しかも俺に鋭い爪がついた掌を見せつける。
今しがた、コンクリートの壁を砕いた掌だ。
「嫌だ、嫌だ!!誰か!!頼む!!
助け、て………。
助けて、下さい……………………!!」
必死になって辰善は助けを求める。
辰善の絶望感すら、ヤクルスにとっては極上のスパイスでしかないらしい。
ヤクルスはニンマリと嗤いながら、爪を大きく振りかぶろうとする。
(ああ、俺。本当に死ぬんだ。
しかも、こんなヤバい化け物に殺されて。)
しめやかに自身の生命を諦めて。
恐怖が極限まで達する直前だから。
辰善は、思ってもみなかった。
現実離れした恐怖と絶望があるならば。
現実離れした救済と希望もあるのだと。
上空から、透き通る様な青が降って来る。
青は三日月型を模っていて、ヤクルスの背丈よりも大きい。
まるで、夜空から三日月が墜ちて来たかの様だ、と辰善はロマンチックな思考をする。
その時になって。
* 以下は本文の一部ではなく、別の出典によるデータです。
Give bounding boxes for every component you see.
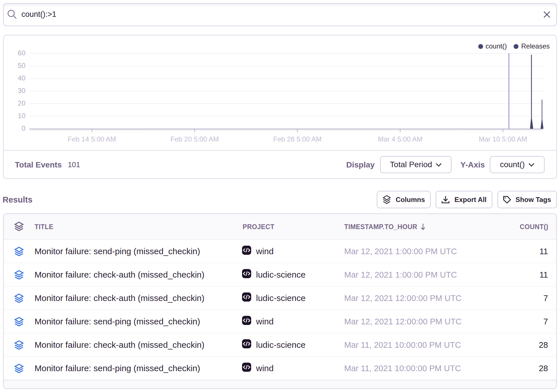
svg-text:count(): count() (486, 42, 507, 50)
svg-text:20: 20 (18, 99, 25, 107)
svg-text:Feb 26 5:00 AM: Feb 26 5:00 AM (273, 135, 321, 143)
svg-text:50: 50 (18, 62, 25, 69)
svg-text:0: 0 (22, 124, 25, 132)
svg-text:Mar 10 5:00 AM: Mar 10 5:00 AM (479, 135, 527, 143)
svg-text:30: 30 (18, 87, 25, 94)
svg-text:Feb 20 5:00 AM: Feb 20 5:00 AM (170, 135, 219, 143)
svg-text:60: 60 (18, 49, 25, 57)
svg-text:10: 10 (18, 112, 25, 120)
svg-text:Feb 14 5:00 AM: Feb 14 5:00 AM (68, 135, 116, 143)
svg-text:Mar 4 5:00 AM: Mar 4 5:00 AM (378, 135, 422, 143)
svg-text:Releases: Releases (521, 42, 550, 50)
svg-text:40: 40 (18, 74, 25, 82)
2人はようやく認識した。
その青い三日月の正体は水であり。
その冷たさと鋭さを以ってして。
水は辰善を掴むヤクルスの腕を分断していた事を。
「ぎ、ギェエエエエエエエエエエエエエエッ!?
俺の、俺の腕がぁああああああああっ!!?」
ヤクルスは斬られた左腕を押さえながら、ヨロヨロと後退る。
綺麗な断面から血が派手に撒き散らされる。
辰善の頬にヤクルスの血が二、三滴飛び散る。
辰善は首からヤクルスの腕を引き剥がし、投げ捨てる。
その拍子に尻餅をついてしまった辰善は、上空を見上げる。
星空を反射させ、映すかの様に。
流れる水を奔らせる女が宙を舞っていた。
背中まで伸ばした紫がかった黒の長髪に、ワインの様に濃い紫色の左眼。
さらに
均整のとれた彫刻の様な顔に、滑らかな白い肌。
瞬きしてしまえば夜闇に溶けてしまいそうな黒いスリーピースのスーツと、青紫色のネクタイ。
まるで妖精の様に美しいヒトが、そこにはいた。
女が手を翳す。
溢れる水が、ヤクルスを包む。
「が、ああ!!ガボ、ガッボゴゴゴゴッ!!」
断末魔を上げる事も、逃げる事すら出来ないヤクルスはただただ宙に浮かぶ水球の中でもがくしか無かった。
しかし、女が水を止める事はしない。
その眼でヤクルスを見据えながら、水の制御を続ける。
女が手を振る。
それと同時に水球が消え失せ、ヤクルスが地に落ちた。
やっと解放されたヤクルスは動く事すらなかった。
時折痙攣し、息遣いと共に口から水が吐き出される事から、まだ生きている様だ。
女がヤクルスに赤紫色の手錠を掛けると、ヤクルスがみるみる内にトカゲ人間から元の姿に戻る。
そんな非現実的な光景から辰善は眼を離せずにいた。
一方で女はそんなヤクルスに眼もくれず、スマホを取り出し電話を始める。
「此方、
新儺と名乗った女が辰善を見る。
透き通る様な紫色の眼と眼が合い、心臓が跳ね上がりそうになる。
「竜脈を放つ、一般人の少年を保護しました。」
この時、辰善は想像していなかった。
今までの常識を覆してしまう世界に。
もう、踏み込んでしまっていたなんて。